Having created functions (shuffleAndDeal and playTurn) for the functionality we already had, the rest of the script is easy to build. We no longer need to worry about the implementation details of the functions, all we need to know is their names, their parameters, and their return values:

• We use the shuffleAndDeal function to create a deck and deal cards to two players.
• Using a while loop, we simulate one turn at a time until the game ends due to a player running out of cards.
• After the while loop ends, we use if statements to determine and announce the winner.

Notice that the shuffleAndDeal function returns two values, one for each player's stack of cards. We accomplish this using the (player1, player2) syntax, which creates a tuple. Tuple is a built-in data type in Python we won't cover in detail since it's uncommon in other popular programming languages.

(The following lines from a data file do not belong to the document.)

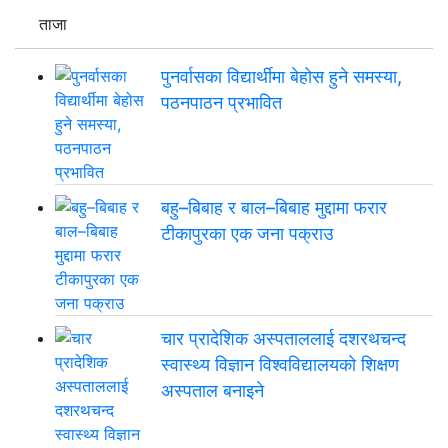
ताजा
पुनर्वासका विद्यार्थीमा बेहोस हुने समस्या,
पठनपाठन प्रभावित
बहु–बिबाह र बाल–बिबाह मुद्दामा फरार
टीकापुरका एक जना पक्राउ
चार प्रादेशिक अस्पताललाई दशरथचन्द
स्वास्थ्य विज्ञान विश्वविद्यालयको शिक्षण
अस्पताल बनाइने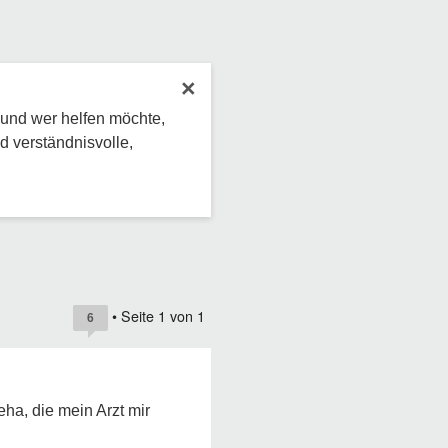
×
 und wer helfen möchte,
d verständnisvolle,
• Seite
1
von
1
6
ha, die mein Arzt mir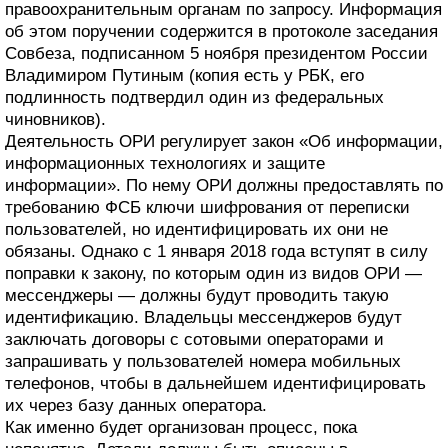
правоохранительным органам по запросу. Информация
об этом поручении содержится в протоколе заседания
Совбеза, подписанном 5 ноября президентом России
Владимиром Путиным (копия есть у РБК, его
подлинность подтвердил один из федеральных
чиновников).
Деятельность ОРИ регулирует закон «Об информации,
информационных технологиях и защите
информации». По нему ОРИ должны предоставлять по
требованию ФСБ ключи шифрования от переписки
пользователей, но идентифицировать их они не
обязаны. Однако с 1 января 2018 года вступят в силу
поправки к закону, по которым один из видов ОРИ —
мессенджеры — должны будут проводить такую
идентификацию. Владельцы мессенджеров будут
заключать договоры с сотовыми операторами и
запрашивать у пользователей номера мобильных
телефонов, чтобы в дальнейшем идентифицировать
их через базу данных оператора.
Как именно будет организован процесс, пока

We can run this script from a terminal by using the python command and providing the source file by name, like so:

$ python longnonsense.py
Game over, player 2 wins!

Errors

Running the script a few times reveals two cases where it can fail:

1. The game continues forever, causing the terminal to hang and no output to be printed. We can stop the program by using ctrl+C to send a KeyboardInterrupt signal to the process.
2. While resolving a tie, one player runs out of cards. This causes the script to fail with the error message below.

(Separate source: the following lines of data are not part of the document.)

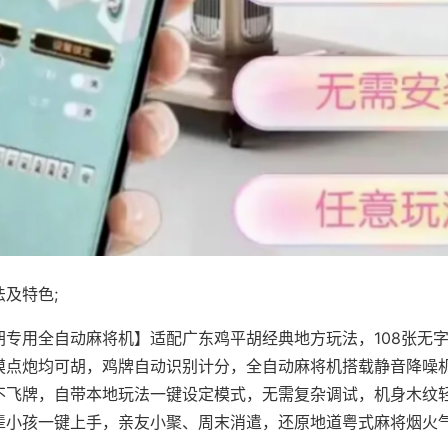
及特色;
胡专用全自动麻将机】适配广东鸡平胡经典地方玩法，108张无
摸点炮均可胡，鸡牌自动识别计分，全自动麻将机搭载静音降噪机
不飞牌，自带本地玩法一键设定模式，无需复杂调试，机身木纹
辈小孩一键上手，亲友小聚、周末消遣，还原地道粤式麻将烟火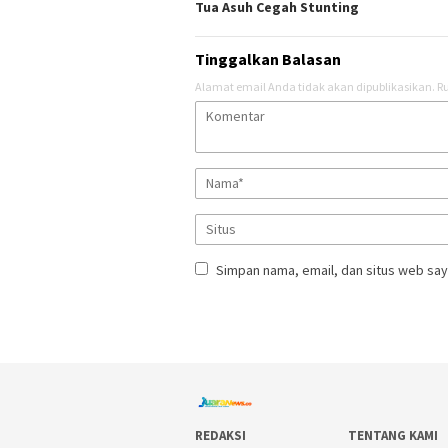
Tua Asuh Cegah Stunting
Tinggalkan Balasan
Alamat email Anda tidak akan dipublikasikan.
Ru
Simpan nama, email, dan situs web say
REDAKSI
TENTANG KAMI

Traceback (most recent call last):
  File "longnonsense.py", line 53, in <module>
    playTurn(player1, player2)
  File "longnonsense.py", line 33, in playTurn
    card1 = player1.pop(0)
IndexError: pop from empty list

Both of these errors happen because the rules of the game don't plan around them. If you play the game in real life, you probably won't run into these problems unless you play thousands of turns per second. Python has some methods built in which allow us to predict errors like these and create new logic to work around them. These methods are out of the scope of this series but we may cover them in future articles.

Conclusion

In this article, we combined lots of basic concepts from previous articles in the series to create a script for a real-world scenario. We learned how variables, data types, control flow, and functions come together to create complete scripts. Using these basic concepts, we can build very useful pieces of software.

If you're a total beginner, hopefully this series helps you gain some valuable insight into the world of programming. While there are many more things to learn for various software systems, understanding these basics and knowing how to apply them is the foundation to writing software in the real-world.